Unfortunately, as expected the chip was not able to quantify cTnI considered the golden biomarker in the case of AMI (see Fig. 5). From all patients analyzed, the benchtop analyzers were able to determine cTnI over the basal levels in 11 out of 29 patients, only 3 of them over the cut-off value related to AMI, while our microarray chip was not able to detect cTnI in any of these samples, due to the already observed lack of detectability of the immunoreagents used in this study.

Overall, we could say that in fact the microarray was able to give much more information and had superior performance regarding sample throughput capabilities. Thus, all 29 samples were measured and screened for the five biomarker targets on a short time, while with the benchtop analyzers each sample was measured only for particular biomarkers. For example, no data was collected at all regarding H-FABP and CysC levels of these patients and CRP levels were found elevated in much more patients than those analyzed with the benchtop equipment. Another important aspect to be noticed is that all the samples that did test positive with the microarray were also positive with the benchtop analyzers and in most cases a similar profile of response could be observed. For instance, for CRP it exists an agreement between both techniques for the samples that contained the higher or lower levels of CRP, similarly for NT-proBNP (Fig. 5).

Conclusions

The multiplex platform developed allows the measurement of samples from patients with different pathologies by dividing the sample into two parts and analyzing them simultaneously in two different microarrays. The microarray provided useful and reliable data for most biomarkers in only 1.5 h and was able to analyze 29 samples simultaneously for the five biomarkers.
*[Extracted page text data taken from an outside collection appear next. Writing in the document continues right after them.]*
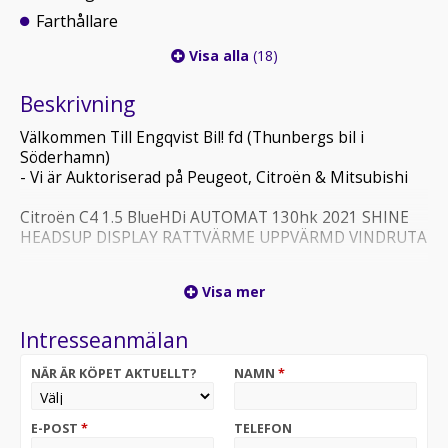
Farthållare
Visa alla
(18)
Beskrivning
Välkommen Till Engqvist Bil! fd (Thunbergs bil i
Söderhamn)
- Vi är Auktoriserad på Peugeot, Citroën & Mitsubishi
Citroën C4 1.5 BlueHDi AUTOMAT 130hk 2021 SHINE
HEADSUP DISPLAY RATTVÄRME UPPVÄRMD VINDRUTA
Skatt endast 2 394kr/år
Visa mer
Besiktigad till 2027-03-31
Intresseanmälan
Vi tar din bil i inbyte och löser dina eventuella skulder.
Vi erbjuder hemleverans i hela Sverige, prata med din
NÄR ÄR KÖPET AKTUELLT?
NAMN
*
säljare för mer info!
På grund av korta lager tider så rekommenderar vi
E-POST
*
TELEFON
alltid att ni ringer innan för att säkerställa att er bil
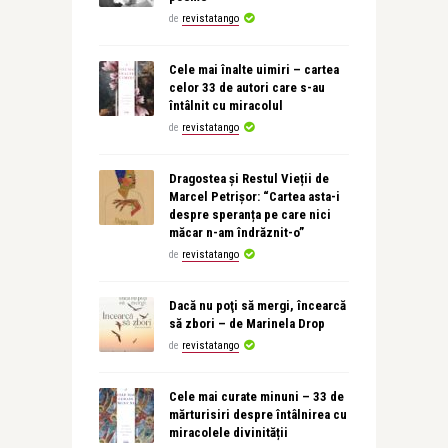
de
revistatango
Cele mai înalte uimiri – cartea
celor 33 de autori care s-au
întâlnit cu miracolul
de
revistatango
Dragostea și Restul Vieții de
Marcel Petrișor: “Cartea asta-i
despre speranța pe care nici
măcar n-am îndrăznit-o”
de
revistatango
Dacă nu poţi să mergi, încearcă
să zbori – de Marinela Drop
de
revistatango
Cele mai curate minuni – 33 de
mărturisiri despre întâlnirea cu
miracolele divinității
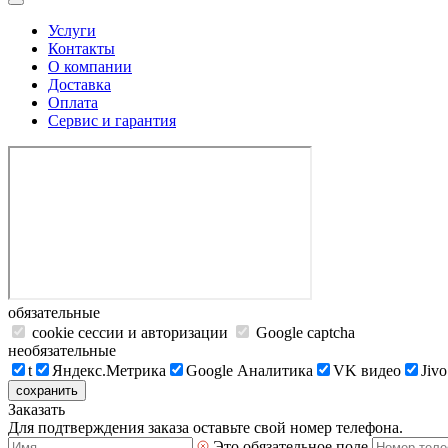
Услуги
Контакты
О компании
Доставка
Оплата
Сервис и гарантия
обязательные
cookie сессии и авторизации
Google captcha
необязательные
t
Яндекс.Метрика
Google Аналитика
VK видео
Jivo
сохранить
Заказать
Для подтверждения заказа оставьте свой номер телефона.
Это обязательное поле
The results show that the efficiency of this microarray in terms of the ability to measure multiple biomarkers in a large number of samples in a short time and the coherence of the results is much higher than that of any of the analyzers currently used in clinical laboratories. Despite some limitations in some aspects, the microarray could serve as a semi-quantitative tool for accurate risk stratification of patients and appropriate treatment. The microarray could then be used to quantify high CRP level patient samples that were not analyzed in the clinical laboratory. In addition, the microarray results were consistent with those obtained with analyzers for cases where measurements had been performed, and the disease had been diagnosed. The results were satisfactory even in the case of NT-proBNP, which had not reached the detectability baseline even though it was very close. Unfortunately, it was not possible to measure cTnI levels with the microarray as it was expected according to previous studies done with the same immunoreagents. Therefore, we can consider this multiplexed microarray as a semi-quantitative method useful for improving the diagnosis of cardiovascular disease for patients who are at different stages of the disease.